Labor termina con la pieza que a mi juicio es la más interesante, sensual en su aparente soledad. Se trata de una cama tradicional para climas cálidos que se llama Cuja. No deja de resultar extraño ver un objeto útil doblemente adormecido: de un lado, la fuerza del tiempo lo aleja de su utilidad y lo vuelve un objeto obsoleto reemplazado por el colchón y las camas modernas; por otro lado, esta cuja está insuflada por una presencia de museo que la pone en el lugar de pieza casi antropológica y de evocación.
En un viaje a Tame (Arauca) cuando tenía diez años, vi una cuja en una casa campesina. Era un armazón de madera y cuero viejo, tan usada que se quedó sin el pelo del animal. Daba la apariencia de ser una piel grasa, casi transparente. Sentí el olor a cuerpo mojado, a casa sin luz. En una evocación presente, esa cuja y el espacio que la contenía me suenan a la una imagen prefabricada de un tipo de pobreza o ruralidad bastante romantizadas. En esa casa de Tame, a mis diez años, me quedé de pie bajo el marco de la puerta de esa habitación; no pude entrar, mucho menos sentarme en la cuja.
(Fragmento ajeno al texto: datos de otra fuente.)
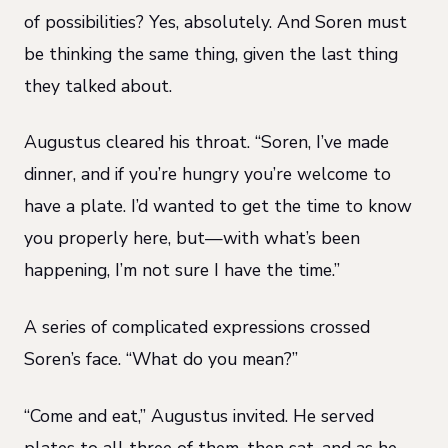
of possibilities? Yes, absolutely. And Soren must
be thinking the same thing, given the last thing
they talked about.
Augustus cleared his throat. “Soren, I’ve made
dinner, and if you’re hungry you’re welcome to
have a plate. I’d wanted to get the time to know
you properly here, but—with what’s been
happening, I’m not sure I have the time.”
A series of complicated expressions crossed
Soren’s face. “What do you mean?”
“Come and eat,” Augustus invited. He served
plates to all three of them, then sat, and as he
Estaba abatido por una extraña sensación de respeto. Era la cama de un anciano y a uno le dicen que hay que respetarlos de manera especial, casi reverencial, y por extensión hay que hacer lo mismo con los objetos que les pertenecen. “Ver y no tocar”.
Así mismo, esta obra de Juliana me aleja y me acerca. Está la memoria agradable del pasado; está la sensación de observación de una pieza diseñada para ser bella: un elegante soporte de madera con un cuero que conserva completos los pelos del animal. Y sobre ella un elemento que deja entrever las manos de la labor femenina: una manta porosa tejida con granos de arroz.
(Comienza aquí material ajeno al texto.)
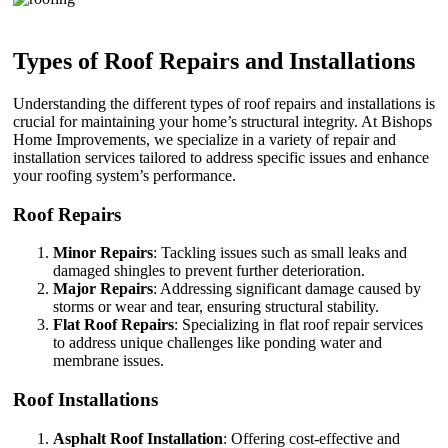
Types of Roof Repairs and Installations
Understanding the different types of roof repairs and installations is
crucial for maintaining your home’s structural integrity. At Bishops
Home Improvements, we specialize in a variety of repair and
installation services tailored to address specific issues and enhance
your roofing system’s performance.
Roof Repairs
Minor Repairs
: Tackling issues such as small leaks and
damaged shingles to prevent further deterioration.
Major Repairs
: Addressing significant damage caused by
storms or wear and tear, ensuring structural stability.
Flat Roof Repairs
: Specializing in flat roof repair services
to address unique challenges like ponding water and
membrane issues.
Roof Installations
Asphalt Roof Installation
: Offering cost-effective and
En esta Cuja el cuerpo no se ve, el sudor de un hombre o de una mujer no aparece impreso en el cuero porque esa presencia solamente se cuenta, se supone por ejercicio de evocación. Pero ¿qué del arte no es en cierta medida una evocación?
En Labor están sobre la mesa presencias y ausencias, fuerzas femeninas y masculinas en el acto de creación. También resulta fascinante la absoluta conexión que la obra de Juliana logró con las texturas, colores y humedad del espacio de Flora, lugar donde la artista concibió su proyecto en su estancia de residente. Todo esto me hace pensar que hay algo de vida contundente, de ceremonial y de inerte en esta obra de Juliana. Una evocación un poco mortuoria. En medio de la quietud de toda la obra, es evidente la labor como esfuerzo de las manos –aquí tan diferenciada entre unos supuestos ellos y ellas- para construir el muro, la cuja, la piedra y la manta. Aparece la mano de la artista con el preciosista gesto de la memoria, el gusto por el detalle y por la paciencia, la belleza y el anhelo familiar.
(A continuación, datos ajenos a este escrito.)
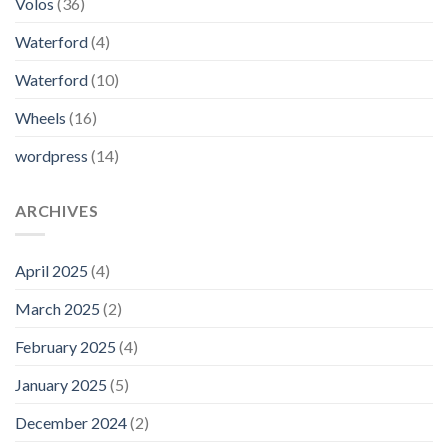
Volos
(36)
Waterford
(4)
Waterford
(10)
Wheels
(16)
wordpress
(14)
ARCHIVES
April 2025
(4)
March 2025
(2)
February 2025
(4)
January 2025
(5)
December 2024
(2)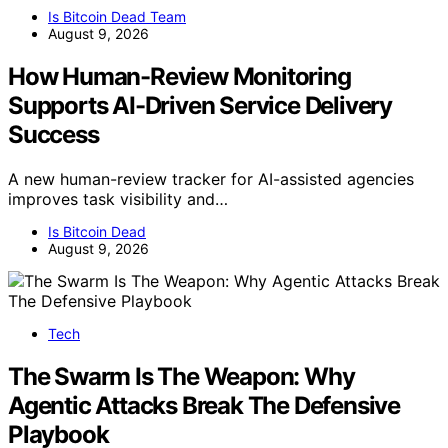
Is Bitcoin Dead Team
August 9, 2026
How Human-Review Monitoring
Supports AI-Driven Service Delivery
Success
A new human-review tracker for AI-assisted agencies
improves task visibility and…
Is Bitcoin Dead
August 9, 2026
Tech
The Swarm Is The Weapon: Why
Agentic Attacks Break The Defensive
Playbook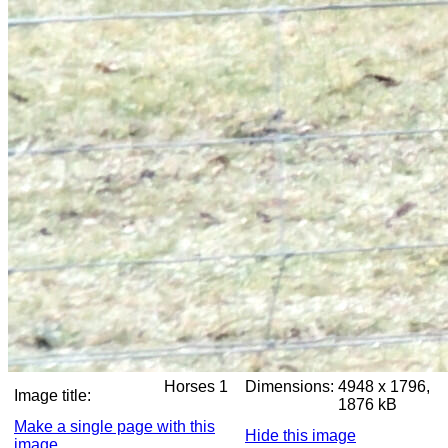
Horses 1
Dimensions:
4948 x 1796,
Image title:
1876 kB
Make a single page with this
Hide this image
image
Juliana tiene una pregunta muy grande por su padre, por su abuelo, por la casa familiar en donde conviven los rastros de la labor de hombres y mujeres, y va en la busca de un tiempo que se le apareció entre memoria oral, fotografías tomadas por ella y dibujos de su padre recordando la cuja del abuelo.
“Vine a Comala porque me dijeron que acá vivía mi padre, un tal Pedro Páramo”, dice Juan Preciado cuando, en honor a la memoria de su madre, decide emprender su viaje hacia un pueblo remoto en búsqueda del héroe olvidado.